The Burundi presidency has confirmed that incumbent President Pierre Nkurunziza has been sworn in for his third term Thursday, in a surprise ceremony six days before the scheduled inauguration day.
Nkurunziza's third term bid was condemned as unconstitutional by Burundi's opposition and provoked months of protests. In mid-May, rebel generals attempted a coup, which failed.
The United Nations Electoral Observation Mission in Burundi said the vote last month was not "inclusive free and credible" and was held "in an environment of profound mistrust" between political rivals.
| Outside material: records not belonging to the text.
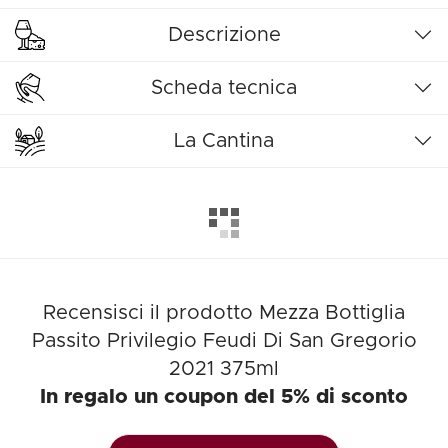
Descrizione
Scheda tecnica
La Cantina
Recensisci il prodotto Mezza Bottiglia
Passito Privilegio Feudi Di San Gregorio
2021 375ml
In regalo un coupon del 5% di sconto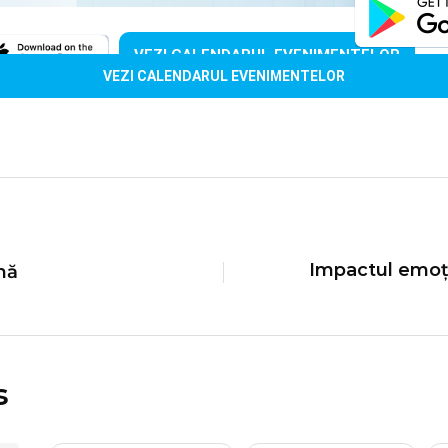
VEZI CALENDARUL EVENIMENTELOR
VEZI CALENDARUL EVENIMENTELOR
Impactul emoți
mă
s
Nkurunziza is to take the oath of office, presidential communications chief Willy Nyamitwe said, in a surprise ceremony ahead of an August 26 deadline, when his previous mandate ends.
Nkurunziza won 69.41 per cent of the vote in the presidential elections, an immediate first round victory.
Burundi's constitution only allows a president to be elected twice - for a total of 10 years in power - but before these polls Nkurunziza argued he could run again because had only been directly elected by the public once and for his first term was appointed by lawmakers.
He has been in power since 2005 when he was elected by a parliamentary vote and was re-elected in 2010.
The 51-year-old former sports teacher and born-again Christian was a Hutu rebel leader during Burundi's 13 year-long civil war, in which at least 300,000 people were killed.
Top international envoys from the United Nations, African Union, European Union, Belgium and United States have called on all sides to "recommit to a transparent, inclusive, and comprehensive political dialogue."
AU chief Nkosazana Dlamini-Zuma on Sunday called for "utmost restraint" by all sides, warning of potential "catastrophic consequences" for troubled Burundi and the wider region if rivals do not resolve political differences peacefully.